_PROBLEM REQUIREMENTS_
Produce the tally of lines in the material below that hold "ととのい自己評価", without anything else.

*** DATA FOR THE TASK Section Begins ***

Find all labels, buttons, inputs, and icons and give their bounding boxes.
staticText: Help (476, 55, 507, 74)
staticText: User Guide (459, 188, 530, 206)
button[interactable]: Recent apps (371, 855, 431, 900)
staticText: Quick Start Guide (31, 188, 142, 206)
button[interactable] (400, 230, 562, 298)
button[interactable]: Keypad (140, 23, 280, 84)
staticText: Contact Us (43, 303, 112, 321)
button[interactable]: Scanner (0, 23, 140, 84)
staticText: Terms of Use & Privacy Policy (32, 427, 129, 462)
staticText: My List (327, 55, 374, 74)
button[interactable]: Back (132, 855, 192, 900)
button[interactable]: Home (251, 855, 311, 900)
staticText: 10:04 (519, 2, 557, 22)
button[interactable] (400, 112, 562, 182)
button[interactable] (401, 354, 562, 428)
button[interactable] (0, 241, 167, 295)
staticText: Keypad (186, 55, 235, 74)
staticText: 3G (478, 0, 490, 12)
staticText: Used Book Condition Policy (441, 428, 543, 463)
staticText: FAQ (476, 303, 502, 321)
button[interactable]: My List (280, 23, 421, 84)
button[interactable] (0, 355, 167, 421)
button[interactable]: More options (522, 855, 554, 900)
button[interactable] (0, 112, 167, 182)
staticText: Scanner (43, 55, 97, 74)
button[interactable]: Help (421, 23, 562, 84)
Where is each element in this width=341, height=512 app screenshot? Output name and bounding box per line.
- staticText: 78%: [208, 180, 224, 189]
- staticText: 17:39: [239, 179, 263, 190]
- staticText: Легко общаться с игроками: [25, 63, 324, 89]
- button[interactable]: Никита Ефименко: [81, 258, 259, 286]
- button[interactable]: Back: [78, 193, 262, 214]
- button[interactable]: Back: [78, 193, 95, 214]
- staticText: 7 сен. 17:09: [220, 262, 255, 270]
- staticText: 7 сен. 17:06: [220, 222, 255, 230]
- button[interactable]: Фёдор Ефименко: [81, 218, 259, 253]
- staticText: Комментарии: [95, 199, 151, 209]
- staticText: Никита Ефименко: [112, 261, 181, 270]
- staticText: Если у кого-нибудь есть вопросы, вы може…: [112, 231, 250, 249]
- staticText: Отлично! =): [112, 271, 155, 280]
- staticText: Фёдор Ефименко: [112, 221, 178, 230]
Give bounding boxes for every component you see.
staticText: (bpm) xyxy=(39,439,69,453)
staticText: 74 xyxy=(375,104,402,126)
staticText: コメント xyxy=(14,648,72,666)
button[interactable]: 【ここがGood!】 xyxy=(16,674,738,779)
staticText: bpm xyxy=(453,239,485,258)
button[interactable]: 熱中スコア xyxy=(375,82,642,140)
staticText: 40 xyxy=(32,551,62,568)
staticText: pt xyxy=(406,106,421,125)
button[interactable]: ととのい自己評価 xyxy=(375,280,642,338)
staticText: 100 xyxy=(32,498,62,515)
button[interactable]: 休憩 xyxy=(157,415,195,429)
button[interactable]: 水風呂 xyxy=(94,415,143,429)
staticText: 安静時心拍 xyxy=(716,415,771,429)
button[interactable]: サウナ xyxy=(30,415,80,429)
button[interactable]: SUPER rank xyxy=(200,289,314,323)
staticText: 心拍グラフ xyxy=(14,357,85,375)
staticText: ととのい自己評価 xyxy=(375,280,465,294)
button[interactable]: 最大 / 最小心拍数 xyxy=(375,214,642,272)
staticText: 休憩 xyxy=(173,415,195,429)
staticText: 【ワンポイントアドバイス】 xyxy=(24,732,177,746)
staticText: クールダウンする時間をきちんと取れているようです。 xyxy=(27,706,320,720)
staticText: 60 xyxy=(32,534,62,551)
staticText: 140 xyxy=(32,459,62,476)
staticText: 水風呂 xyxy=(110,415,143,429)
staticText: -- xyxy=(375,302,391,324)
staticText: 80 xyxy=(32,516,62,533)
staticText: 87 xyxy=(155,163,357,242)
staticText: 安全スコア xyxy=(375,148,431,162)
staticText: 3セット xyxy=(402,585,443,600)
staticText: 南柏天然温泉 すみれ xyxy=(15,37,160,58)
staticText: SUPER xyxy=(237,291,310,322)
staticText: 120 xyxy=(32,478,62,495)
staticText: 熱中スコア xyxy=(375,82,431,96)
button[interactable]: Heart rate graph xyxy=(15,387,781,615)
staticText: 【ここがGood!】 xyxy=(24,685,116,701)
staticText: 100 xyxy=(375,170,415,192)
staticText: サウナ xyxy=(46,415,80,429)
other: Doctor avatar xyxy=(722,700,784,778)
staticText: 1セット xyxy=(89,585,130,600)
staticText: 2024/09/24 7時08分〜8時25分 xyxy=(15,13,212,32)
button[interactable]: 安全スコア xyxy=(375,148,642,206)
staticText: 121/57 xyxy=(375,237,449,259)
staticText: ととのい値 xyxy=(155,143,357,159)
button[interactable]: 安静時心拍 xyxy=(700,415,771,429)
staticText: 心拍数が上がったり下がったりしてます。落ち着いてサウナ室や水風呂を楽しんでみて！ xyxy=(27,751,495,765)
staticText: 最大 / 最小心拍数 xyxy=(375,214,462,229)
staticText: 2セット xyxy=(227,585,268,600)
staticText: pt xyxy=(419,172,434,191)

*** DATA FOR THE TASK Section Ends ***

_OUTPUT BELOW_
2